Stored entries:
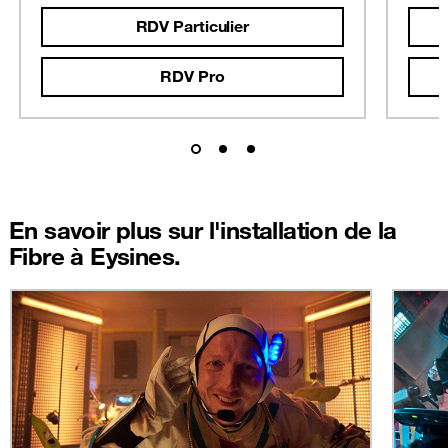
RDV Particulier
RDV Pro
En savoir plus sur l'installation de la
Fibre à Eysines.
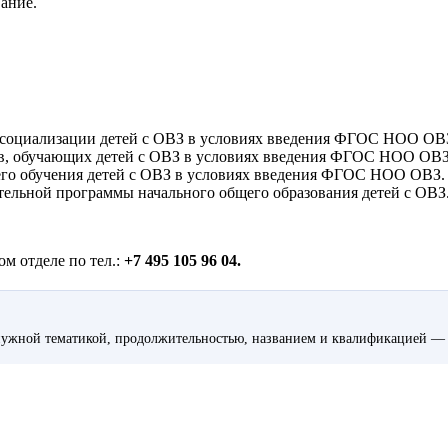
ание.
 социализации детей с ОВЗ в условиях введения ФГОС НОО ОВ
ов, обучающих детей с ОВЗ в условиях введения ФГОС НОО ОВЗ
его обучения детей с ОВЗ в условиях введения ФГОС НОО ОВЗ.
тельной программы начального общего образования детей с ОВЗ
м отделе по тел.:
+7 495 105 96 04.
ужной тематикой, продолжительностью, названием и квалификацией — 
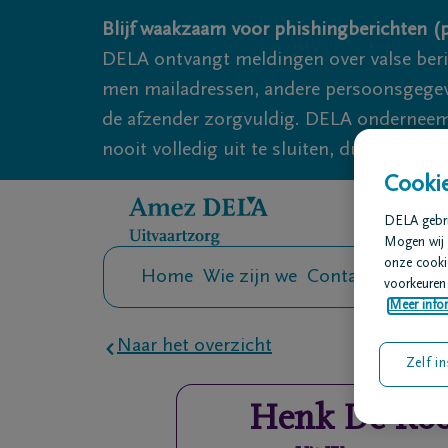
Overslaan en naar inhoud gaan
Blijf waakzaam voor phishingberichten (p
DELA ontvangt meldingen over valse ber
men mailadressen, andere persoonsgegeven
de afzender zorgvuldig. DELA onderneemt
nooit volledig uit te sluiten, dus blijf wa
Cookie
DELA gebrui
Mogen wij 
onze cookie
Home
Wie zijn we
Contact
Uitvaar
voorkeuren 
Meer infor
Naar het overzicht
Zelf in
Henk
De Ro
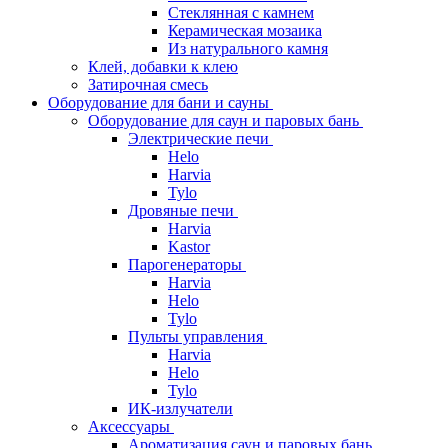
Стеклянная с камнем
Керамическая мозаика
Из натурального камня
Клей, добавки к клею
Затирочная смесь
Оборудование для бани и сауны
Оборудование для саун и паровых бань
Электрические печи
Helo
Harvia
Tylo
Дровяные печи
Harvia
Kastor
Парогенераторы
Harvia
Helo
Tylo
Пульты управления
Harvia
Helo
Tylo
ИК-излучатели
Аксессуары
Ароматизация саун и паровых бань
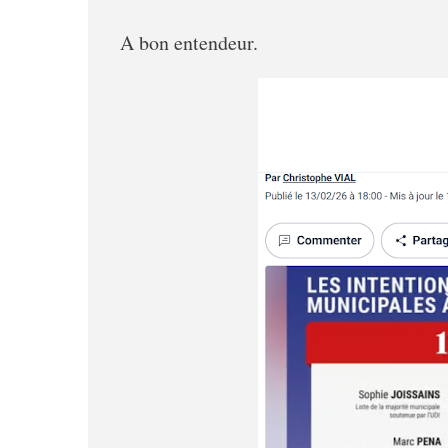
A bon entendeur.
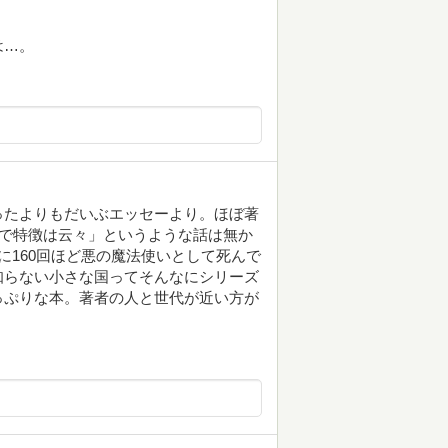
は…。
ったよりもだいぶエッセーより。ほぼ著
〇で特徴は云々」というような話は無か
に160回ほど悪の魔法使いとして死んで
知らない小さな国ってそんなにシリーズ
っぷりな本。著者の人と世代が近い方が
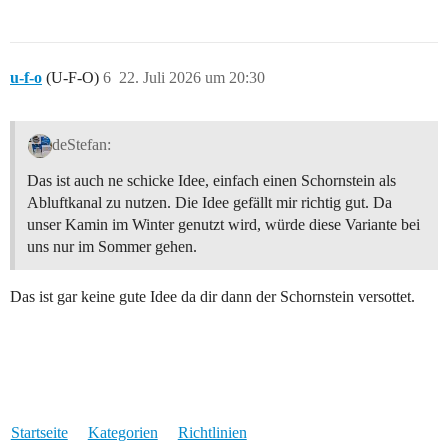
u-f-o
(U-F-O)
6
22. Juli 2026 um 20:30
deStefan:
Das ist auch ne schicke Idee, einfach einen Schornstein als
Abluftkanal zu nutzen. Die Idee gefällt mir richtig gut. Da
unser Kamin im Winter genutzt wird, würde diese Variante bei
uns nur im Sommer gehen.
Das ist gar keine gute Idee da dir dann der Schornstein versottet.
Startseite
Kategorien
Richtlinien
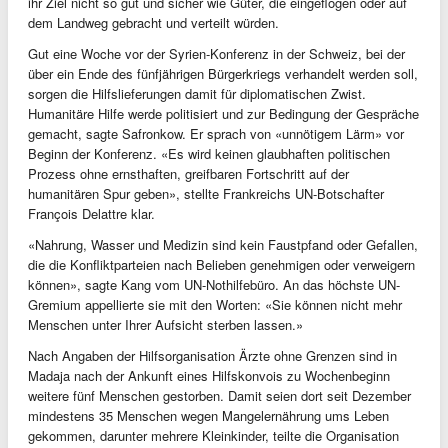
ihr Ziel nicht so gut und sicher wie Güter, die eingeflogen oder auf
dem Landweg gebracht und verteilt würden.
Gut eine Woche vor der Syrien-Konferenz in der Schweiz, bei der
über ein Ende des fünfjährigen Bürgerkriegs verhandelt werden soll,
sorgen die Hilfslieferungen damit für diplomatischen Zwist.
Humanitäre Hilfe werde politisiert und zur Bedingung der Gespräche
gemacht, sagte Safronkow. Er sprach von «unnötigem Lärm» vor
Beginn der Konferenz. «Es wird keinen glaubhaften politischen
Prozess ohne ernsthaften, greifbaren Fortschritt auf der
humanitären Spur geben», stellte Frankreichs UN-Botschafter
François Delattre klar.
«Nahrung, Wasser und Medizin sind kein Faustpfand oder Gefallen,
die die Konfliktparteien nach Belieben genehmigen oder verweigern
können», sagte Kang vom UN-Nothilfebüro. An das höchste UN-
Gremium appellierte sie mit den Worten: «Sie können nicht mehr
Menschen unter Ihrer Aufsicht sterben lassen.»
Nach Angaben der Hilfsorganisation Ärzte ohne Grenzen sind in
Madaja nach der Ankunft eines Hilfskonvois zu Wochenbeginn
weitere fünf Menschen gestorben. Damit seien dort seit Dezember
mindestens 35 Menschen wegen Mangelernährung ums Leben
gekommen, darunter mehrere Kleinkinder, teilte die Organisation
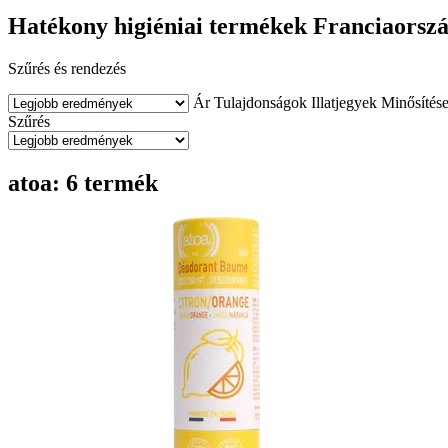
Hatékony higiéniai termékek Franciaorsz
Szűrés és rendezés
Ár
Tulajdonságok
Illatjegyek
Minősítés
Szűrés
atoa: 6 termék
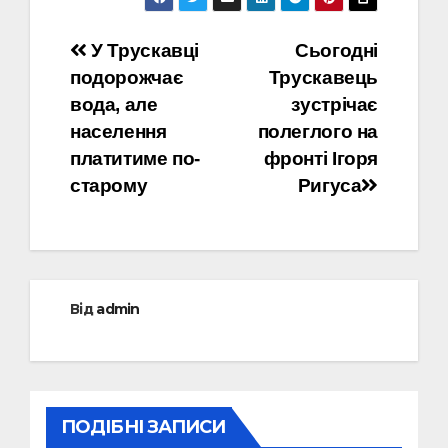
Навігація
У Трускавці
Сьогодні
подорожчає
Трускавець
записів
вода, але
зустрічає
населення
полеглого на
платитиме по-
фронті Ігоря
старому
Ригуса
Від
admin
ПОДІБНІ ЗАПИСИ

Exercise goal:
The stretch above running from the line with "495 105 96 04." through the line with "っぷりな本。著者の人と世代が近い方が" is all you should copy, exactly, leaving out the pictures.

Your response:
+7 495 105 96 04.
ужной тематикой, продолжительностью, названием и квалификацией — 
Overslaan en naar inhoud gaan
Blijf waakzaam voor phishingberichten (p
DELA ontvangt meldingen over valse ber
men mailadressen, andere persoonsgegeven
de afzender zorgvuldig. DELA onderneemt
nooit volledig uit te sluiten, dus blijf wa
Cookie
DELA gebrui
Mogen wij 
onze cookie
Home
Wie zijn we
Contact
Uitvaar
voorkeuren 
Meer infor
Naar het overzicht
Zelf in
Henk
De Ro
Стеклянная с камнем
Керамическая мозаика
Из натурального камня
Клей, добавки к клею
Затирочная смесь
Оборудование для бани и сауны
Оборудование для саун и паровых бань
Электрические печи
Helo
Harvia
Tylo
Дровяные печи
Harvia
Kastor
Парогенераторы
Harvia
Helo
Tylo
Пульты управления
Harvia
Helo
Tylo
ИК-излучатели
Аксессуары
Ароматизация саун и паровых бань
A bon entendeur.
は…。
ったよりもだいぶエッセーより。ほぼ著
〇で特徴は云々」というような話は無か
に160回ほど悪の魔法使いとして死んで
知らない小さな国ってそんなにシリーズ
っぷりな本。著者の人と世代が近い方が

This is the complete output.